🤖 AI Summary
To address the state explosion problem in NFA complementation caused by traditional determinization, this paper proposes an efficient complement construction that avoids full determinization. Our method comprises two key innovations: (1) an inverse powerset construction that reverse-simulates the powerset process underlying DFA complementation; and (2) two structure-aware symbolic transition techniques that exploit common NFA features—including ε-transitions, state sharing, and local determinism—to minimize intermediate automaton size. Semantic correctness is preserved throughout. Experimental evaluation on large-scale benchmarks demonstrates that our approach reduces the number of states in the complement automaton by 62%–89% on average compared to the classical subset-construction-then-complement method, while accelerating runtime by one to two orders of magnitude. These gains significantly enhance the practicality and scalability of NFA complementation in applications such as formal verification, regular expression negation, and program analysis.
📝 Abstract
Complementation of finite automata is a basic operation used in numerous applications.

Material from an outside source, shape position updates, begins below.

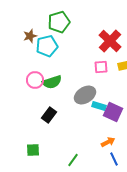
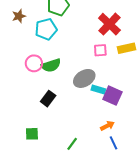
brown star: (30, 36) -> (19, 16), moved

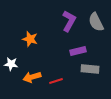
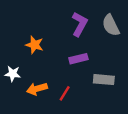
purple rectangle: (78, 51) -> (78, 59), moved
red line: (56, 81) -> (65, 93), turned -40

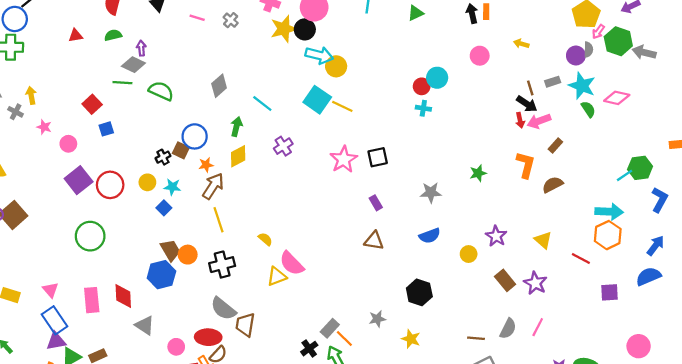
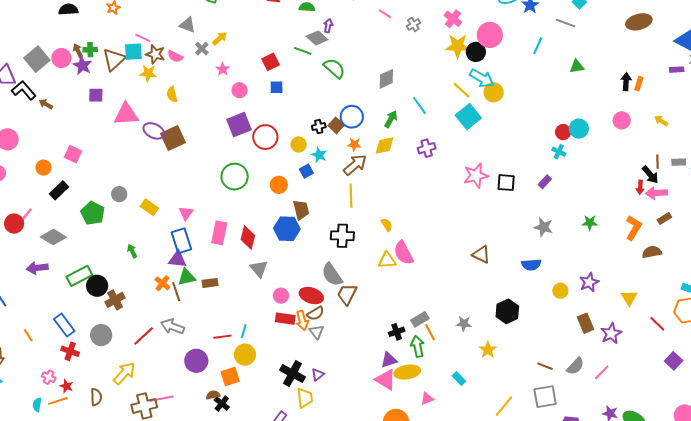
yellow arrow: (31, 95) -> (220, 38), turned 42
yellow line: (342, 106) -> (462, 90), moved
purple rectangle: (376, 203) -> (545, 182), moved, turned 56
orange circle: (188, 255) -> (279, 185), moved
purple square: (610, 292) -> (674, 361), turned 30

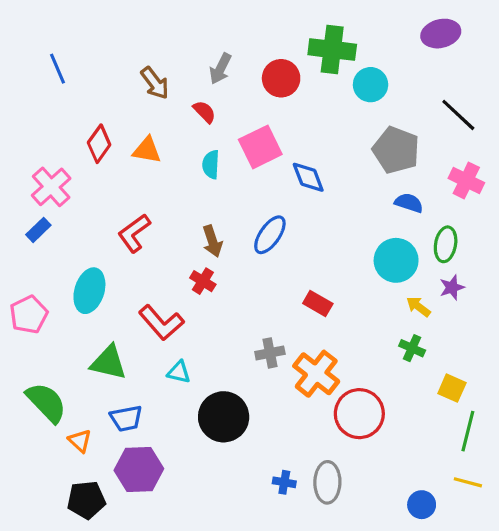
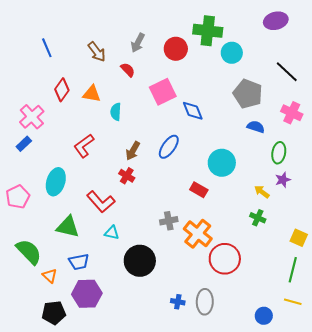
blue line: (57, 69) -> (47, 48), moved
cyan semicircle: (211, 164) -> (116, 112), moved
brown arrow: (212, 241) -> (133, 151), turned 48
cyan circle: (396, 260) -> (222, 163), moved
yellow square: (452, 388) -> (299, 238), moved

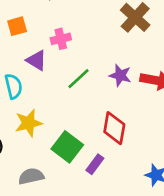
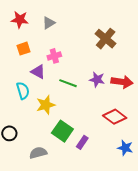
green line: (78, 79) -> (68, 83), turned 66
yellow star: (29, 123) -> (46, 105), moved
red diamond: (114, 128) -> (115, 117), moved, turned -60

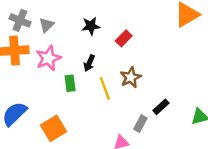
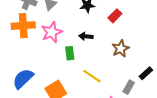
black arrow: (89, 63) -> (86, 36), turned 72
yellow line: (105, 88) -> (92, 76), moved, turned -36

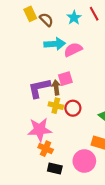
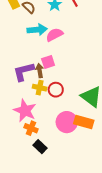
pink star: (40, 130) -> (25, 111), turned 30
pink circle: (84, 161) -> (67, 122), moved
black rectangle: (55, 168) -> (40, 147), turned 32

The standard way to complement a nondeterministic finite automaton (NFA) is to transform it into an equivalent deterministic finite automaton (DFA) and complement the DFA. The DFA can, however, be exponentially larger than the corresponding NFA. In this paper, we study several alternative approaches to complementation, which are based either on reverse powerset construction or on two novel constructions that exploit a commonly occurring structure of NFAs. Our experiment on a large data set shows that using a different than the classical approach can in many cases yield significantly smaller complements.